Data Management : DataOps, Talent Shortages, Storage Overload
The burdens of enterprise data management will continue to expand, driven largely by rising data growth, as well as emerging trends ranging from DataOps and CloudOps to the increasing need to protect data.
The following are a few of the more significant steps we’ll see in the evolution of data management in 2022.
Storage Pros Will Focus on DataOps and CloudOps
As enterprises store more data in the cloud, the job of managing on-prem storage has been reduced significantly. Automation and advancements in storage technologies have simplified some of the basic tasks. This will result in a greater focus on collaborative IT technologies like DataOps and CloudOps.
Indeed, traditional storage roles are evolving quickly. Instead of focusing on the detailed technical configurations of provisioning storage and resolving issues, the storage admin job will morph into a proactive role requiring a broader understanding of the full hybrid cloud infrastructure, including compute, AI and automation, DevOps, and containers.
Storage professionals will need to learn how to become trusted advisors to other IT and business roles and evangelize the future direction of data. This will require a collaborative mindset and approach to understand business requirements and user needs.
Additionally, storage admins will be working more closely with data scientists, project teams, and DevOps. The bulk of the storage pro’s time will be spent identifying, segmenting and defining data types, and managing data granularly according to business and user needs. They’ll need new tools for collaboration, analysis, and planning to make the shift to DataOps and CloudOps.
IT Leaders Must Address Shortages of Data Staff
Using data to improve business outcomes is becoming a key competitive advantage. Enterprises are realizing that data science needs to become “citizen science.” Meaning that to address the constant shortage of data professionals, analytics must be made easy enough for more staff to handle these tasks.
Companies must figure out: How can you enable every employee to easily analyze data and use it to improve results without requiring specialized data science skills?
Citizen science technology revolves around data analysis. The workflows need to be intuitive, visual, clear and even inviting. Business intelligence and analytics vendors building tools for data warehouses, data lakes, and data management solutions are working on automated cloud-based solutions and simple intuitive interfaces – this work is essential for addressing the talent shortage.
Among the professional cohort, data scientists must evolve from doing all the work themselves to engaging business users in data collection and culling. Those limited high end staff must learn to delegate if a company is to gain competitive advantage from data.
Data Management Security Will Gain in Importance
Security and particularly ransomware are already popular data management topics, and they will gain an even higher profile in the year ahead. To be sure, the cost of protecting data from ransomware can be prohibitively high because of the cost of backing up so much data – cost is a key reasons data management security will become more important.
Given that, “right-sized” ransomware protection, rather than the “one size fits all” approach, will draw increasing interest. This approach will require segmenting colder, less-used data to a lower cost location, such as the cloud, to reduce backup licensing costs and backup cycles while also leveraging capabilities that make data immutable, so it cannot be attacked by ransomware.
Another data management area that will gain visibility is cross-platform, portable tag management. This will enable data managers and data scientists to move files into new clouds or applications yet retain the tags that are critical for rapidly searching and segmenting data to feed data analytics pipelines.
The End of Storage Overload: Time to Delete
Explosive, uncontrolled, unstructured data growth has created the need to segment and store it on different storage classes, or tiers, according to its usage, value, and need. But it also means that keeping data forever is no longer necessary or viable.
This is a major shift from current practices, which tends to store – even hoard – all data, “just in case.” This is clearly becoming cost prohibitive.

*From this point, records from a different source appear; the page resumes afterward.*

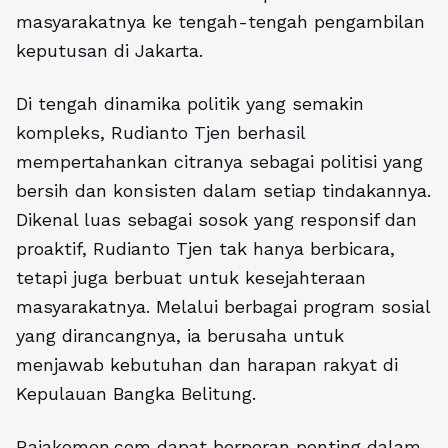
masyarakatnya ke tengah-tengah pengambilan
keputusan di Jakarta.
Di tengah dinamika politik yang semakin
kompleks, Rudianto Tjen berhasil
mempertahankan citranya sebagai politisi yang
bersih dan konsisten dalam setiap tindakannya.
Dikenal luas sebagai sosok yang responsif dan
proaktif, Rudianto Tjen tak hanya berbicara,
tetapi juga berbuat untuk kesejahteraan
masyarakatnya. Melalui berbagai program sosial
yang dirancangnya, ia berusaha untuk
menjawab kebutuhan dan harapan rakyat di
Kepulauan Bangka Belitung.
Rajakomen.com dapat berperan penting dalam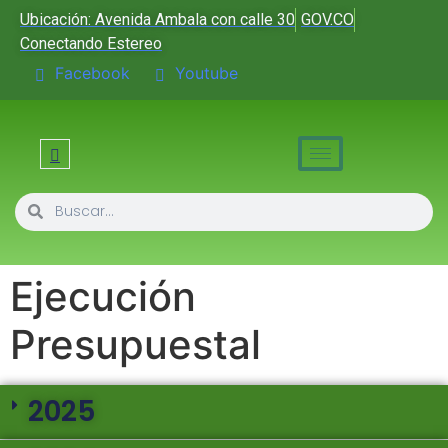
Ubicación: Avenida Ambala con calle 30
GOV.CO
Conectando Estereo
Facebook
Youtube
Ejecución
Presupuestal
2025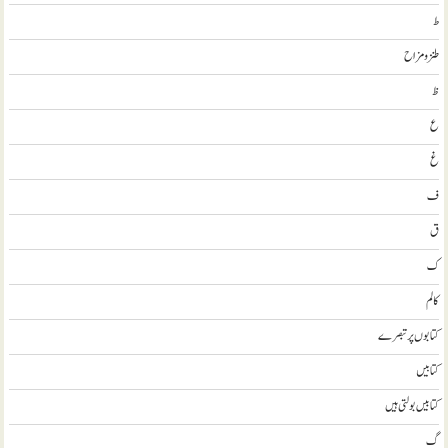
ط
طنز و مزاح
ظ
ع
غ
ف
ق
ک
کالم
کتابوں پر تبصرے
کتابيں
کتابیں بولتی ہیں
گ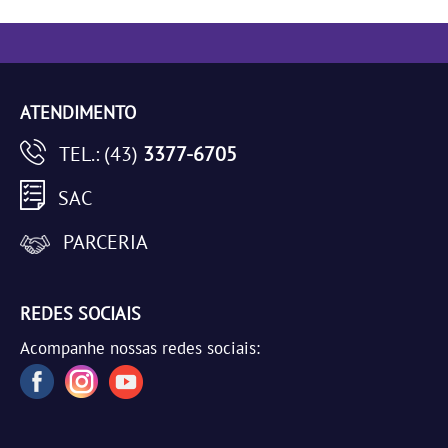
ATENDIMENTO
TEL.: (43)
3377-6705
SAC
PARCERIA
REDES SOCIAIS
Acompanhe nossas redes sociais: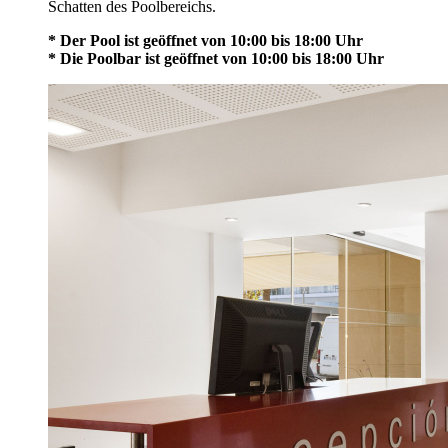
Schatten des Poolbereichs.
* Der Pool ist geöffnet von 10:00 bis 18:00 Uhr
* Die Poolbar ist geöffnet von 10:00 bis 18:00 Uhr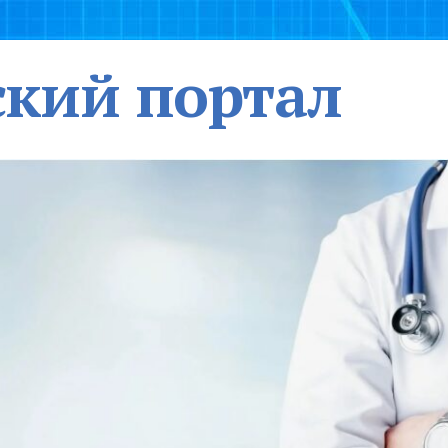
кий портал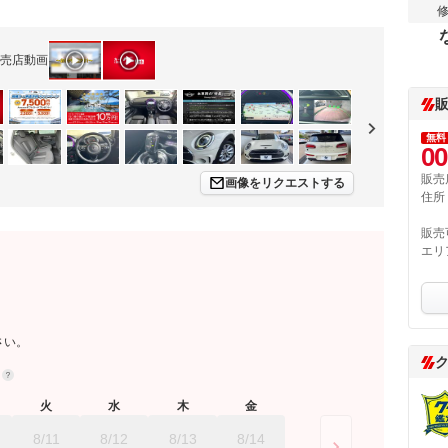
売店動画
無料
00
販売
画像をリクエストする
住所
販売
エリ
さい。
約
火
水
木
金
8/11
8/12
8/13
8/14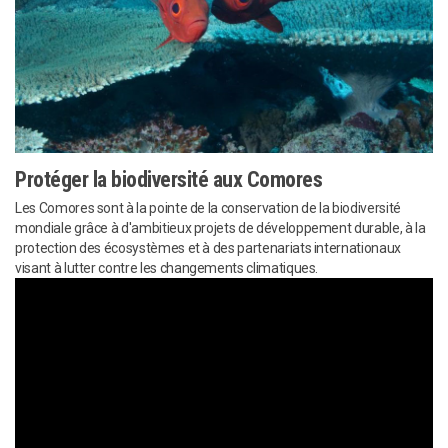
Protéger la biodiversité aux Comores
Les Comores sont à la pointe de la conservation de la biodiversité
mondiale grâce à d'ambitieux projets de développement durable, à la
protection des écosystèmes et à des partenariats internationaux
visant à lutter contre les changements climatiques.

In response, data storage professionals will create full lifecycle policies, so when data has reached its end of life, when it is no longer required for compliance or analytics, it will be purged altogether. Zombie data or dead data will garner proper attention as enterprises aim to better segment, classify, organize, cleanse, manage, and justify spending on storage, backup, and disaster recovery. Data hoarding will come to an end as part of successful digital transformation initiatives.
The sheer volume of data has become a challenge for enterprises in recent years. Throw in the impact of the cloud and the edge, the rise of unstructured data, and the growing demand for greater security around the data, and change is needed. What organizations are dealing with is a rapidly evolving data management environment that will force enterprises to find ways to quickly adapt to those demands. The industry will face that as a priority in the next year.